Posted by: lipranzer | May 18, 2011 at 12:45 PM
I like The More the Merrier quite a lot, but it doesn't start getting really good until it stops trying to be funny. That same sense mentioned above of something being "off" about the slapstick applies here to the early scenes of Jean Arthur and Charles Coburn fumbling around a too-small apartment. It's just the pacing is wrong or it feels overly fussed-with or something.
Posted by: BLH | May 18, 2011 at 02:08 PM
BLH, same with TALK OF THE TOWN, at least as I remember it.
lipranzer, I know that everyone finds the post-war films laborious, and I suppose I agree. But the films made before and during the war are supposed to be light, whereas the ones made after are quite deliberately and sometimes daringly mannered. To me, calling GIANT "heavy" is like calling CLUELESS "light."
Posted by: Kent Jones | May 18, 2011 at 05:34 PM
Joseph L. Mankiewicz wrote the last scene of WOTY after an unsuccessful preview, and was not pleased with the way Stevens directed it (Cukor was one of the few directors who worked well with a script in which Mankiewicz had a hand).
Posted by: Brian Dauth | May 18, 2011 at 07:14 PM
I remember reading the original Ring Lardner Jr.-written final scene of WOTY in a Screenwriter's Guild newsletter and it was quite good and in keeping with the rest of the film. The appending of the excruciating Mankiewicz finale was a result of the popular belief (which Hepburn herself subscribed to) that audiences liked seeing the uppity actress kicked off her high horse in the last reel. It worked in The Philadelphia Story, and it was a feature of so many of her post-1940 films.
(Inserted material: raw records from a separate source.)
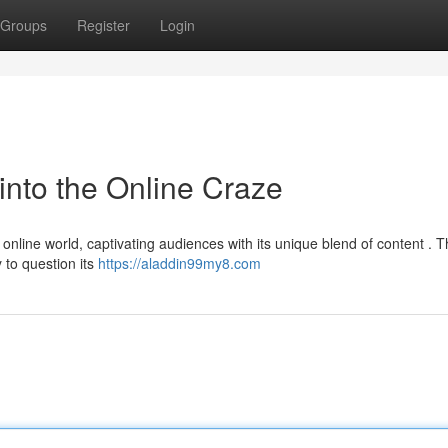
Groups
Register
Login
into the Online Craze
online world, captivating audiences with its unique blend of content . Th
 to question its
https://aladdin99my8.com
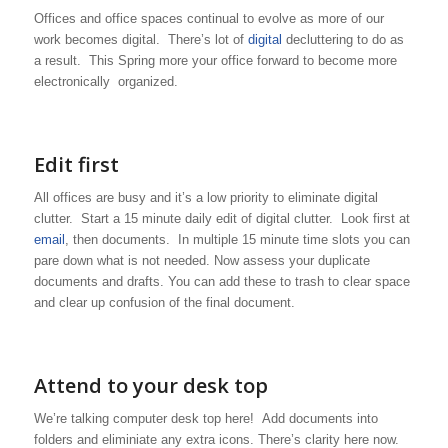
Offices and office spaces continual to evolve as more of our
work becomes digital. There’s lot of
digital
decluttering to do as
a result. This Spring more your office forward to become more
electronically organized.
Edit first
All offices are busy and it’s a low priority to eliminate digital
clutter. Start a 15 minute daily edit of digital clutter. Look first at
email
, then documents. In multiple 15 minute time slots you can
pare down what is not needed. Now assess your duplicate
documents and drafts. You can add these to trash to clear space
and clear up confusion of the final document.
Attend to your desk top
We’re talking computer desk top here! Add documents into
folders and eliminiate any extra icons. There’s clarity here now.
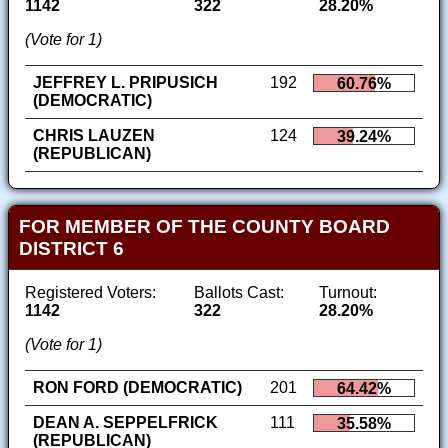
1142
322
28.20%
(Vote for 1)
JEFFREY L. PRIPUSICH
192
60.76%
(DEMOCRATIC)
CHRIS LAUZEN
124
39.24%
(REPUBLICAN)
FOR MEMBER OF THE COUNTY BOARD
DISTRICT 6
Registered Voters:
Ballots Cast:
Turnout:
1142
322
28.20%
(Vote for 1)
RON FORD (DEMOCRATIC)
201
64.42%
DEAN A. SEPPELFRICK
111
35.58%
(REPUBLICAN)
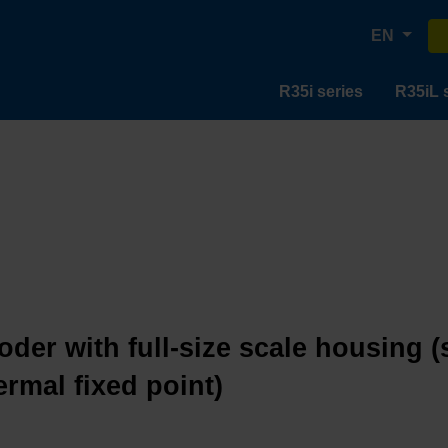
EN
R35i series
R35iL 
oder with full-size scale housing (
ermal fixed point)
Posted by: Carrie | May 19, 2011 at 09:13 AM
The original script was written by Lardner Jr. and Michael Kanin, Garson's brother, and Garson may have had his hand in, as well. Lardner wondered why Hepburn wouldn't defend the original ending and he thought that perhaps she was still sufficiently spooked by her near-death career experience to be unsure of her judgment and unwilling to risk that this film might not succeed commercially. (Apparently preview audiences responded well to the botched waffles.)
I like the first half of the film. It's funny and Hepburn and Tracy are setting off sparks that wouldn't be seen from them again till Adam's Rib (maybe never; the sexual vibe between them is strongest in WOTY). Also, Tracy is at his most attractive - not saying much IMO, but he's still very appealing in the first half. Later he is less so mainly because the deck is so plainly being stacked for him. In a way that's true all through the movie, but it gets really bad then and the Hepburn character is deprived of all charm and wit.
I'm not sure you want to waste your time plowing through all of these films, though. Some of them are just not that good or interesting.
Posted by: Stephanie | May 19, 2011 at 04:12 PM
Thanks Stephanie, but except for the second half of "Pat and Mike" and "Guess Who's Coming To Dinner," a picture with which we're both pretty familiar to begin with, the plowing has been accomplished.